Hello Mentors, There is something in this part of the assignment I don’t understand.
We have to do backpropagation in order to update the parameters. Theoretically, we should start at the last layer(the output layer) in this case layer L and apply the function LINEAR SIGMOID. I don’t understand why we start at Layer L-1 which is the hidden layer. Normally for this layer, we have to implement the LINEAR → RELU function. Am I missing something here?
I actually understood the forward propagation because we used there the combination of for loop with the range function that excludes the last layer. But in the case of backpropagation, the last layer is the “first layer”.
Hi, Code with Africa.
We do Backprop to propagate the total loss back in the NN (Neural Network) in order to identify how much of the loss every node is responsible for. It also helps in computing the derivatives of the cost w.r.t parameters that we have used while implementing the forward pass. Here, we mainly implement the ‘chain rule of calculus’.
In the instructions given in the notebook, it is clearly mentioned on how are you building a neural network:
Reminder: The general methodology to build a Neural Network is to:
- Define the neural network structure ( # of input units, # of hidden units, etc).
- Initialize the model’s parameters
- Loop:
- Implement forward propagation
- Compute loss
- Implement backward propagation to get the gradients
- Update parameters (gradient descent)
Now, your query on L, which simply signifies, a sort of vector output of the loss function and simultaneously, J is the average of the values of L across the samples that we have used in training this model.

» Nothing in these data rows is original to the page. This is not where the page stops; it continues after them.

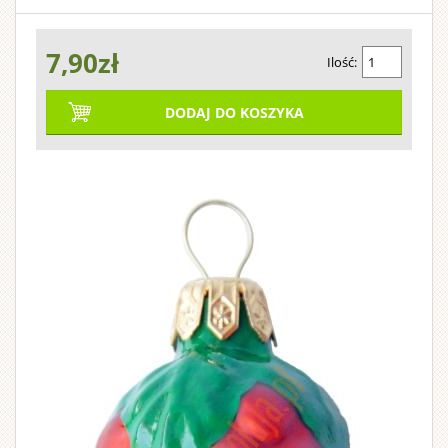
wykończ
Do
czerwonego
W
o
spodnie
niezawodnym
z
dla
na
długiego
polaru
bardzo
pozostałych
kupienia
kurierem
Świętym.
polskich
i
ELEMENTY
nasz
wymagają
można
futerka.
przypadkach
UPS
szerokim
sam
materiałów.
7,90zł
Wykonan
czapka
koszt
Ilość:
Składa
prać
gwarantujemy,
Składa
lub
pasem
lub
wyślemy
z
BRODY I PERUKI MIKOŁAJA
uszyte
w
że
się
do
się
Ci
długowło
w
30
zamówienie
polaru,
z
paczkomatu
DODAJ DO KOSZYKA
WORKI, BUTY, DZWONKI, PASY,
z
strój
z
st.
futerka.
wyślemy
przygot
jest
w
najwyższ
OKULARY, RĘKAWICZKI
w
kurtki,
i
kurtki,
w
bezpłatna
Niezwykl
przez
zestawie
starannoś
wybranym
spodni
nie
ciągu
CZAPKI MIKOŁAJA
spodni
(dotyczy
elegancki
nas
rozmiarze
także
gwarantu
zafarbują.
24
z
przedpłaty).
z
(jeśli
POKROWCE, KLEJE DO BRODY, SZELKI, T-
W
komplet
godzin
czapka.
komfort
odpinan
jest
odpinan
SHIRTY
kompleci
w
z
Można
noszenia.
dostępny).
futerkie
futerkie
dni
kurtka,
różnymi
WYPRZEDAŻ
go
Do
i
robocze,
i
spodnie
przydatn
kupić
kupienia
o
czapki
bajecznie
i
akcesori
DLA OSZCZĘDNYCH
ile
również
bez
-
długiej
wyjątko
na
Strój
w
dodatkó
do
czapki
stronie
KOMPLETY
długa
można
przygot
lub
kupienia
zamawianego
z
czapka
prać
ELEMENTY
przez
w
produktu
w
wielkim
z
w
nie
nas
przygot
wersji
pompon
BOMBKI
ogromn
wskazano
pralce.
komplet
przez
bez
-
inaczej.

And that’s where, the factor of 1/m gets its significance in the given formula:
𝐽=−1𝑚∑𝑖=1𝑚(𝑦(𝑖)log(𝑎2)+(1−𝑦(𝑖))log(1−𝑎2))
To your second query on why we start with hidden layers: we do the same implementation in the backward what we had used in the forward direction using the hidden layers where caches have been generated as (linear_cache, activation_cache) for computation purposes. We can say, Backprop stands in opposition to forward prop.
Backprop is the essence of any neural network training that fine tunes the weights of a neural net based on the error rate which is also termed as loss.
Check this thread that discusses about functioning of backprop in detail. You will get a very clear idea on how it is implemented for : linear_activation_backward , which then calls linear_backward , relu_backward and sigmoid_backward.
I think confusions come from the differences in indexing. Please see the following diagram.
As you know, for backprop, we start from the layer L, which has a “sigmoid” activation.
Then, start iterations to update variables for hidden layers.
The layer number starts with 1, and ends L. But, Python’s index starts from 0. So, cache[0] is for the first layer, and cache[L-1] for the L-th layer.
In this sense, the last (first backprop) layer starts with retrieving cache values from cache[L-1].
Then, iterations start. The range of iteration is the Layer 1 to the Layer (L-1) in the reverse order. So, in Python, we set the range (L-1) with reversed, which accesses caches from L-2 to 0. And, as you see from the above explanations, cache[L-2] is the cache of parameters for the layer “L-1”.
So, your understanding is correct. Python indexing confused you.
A very good point Nobu Asai. Thanks for bumping in and mentioning this angle!
Thank you very much mentors it was a little bit confusing and I couldn’t move forward. But now I understand the process. I need to work on another dataset to make sure I grasped most of the concepts. Thank you !!!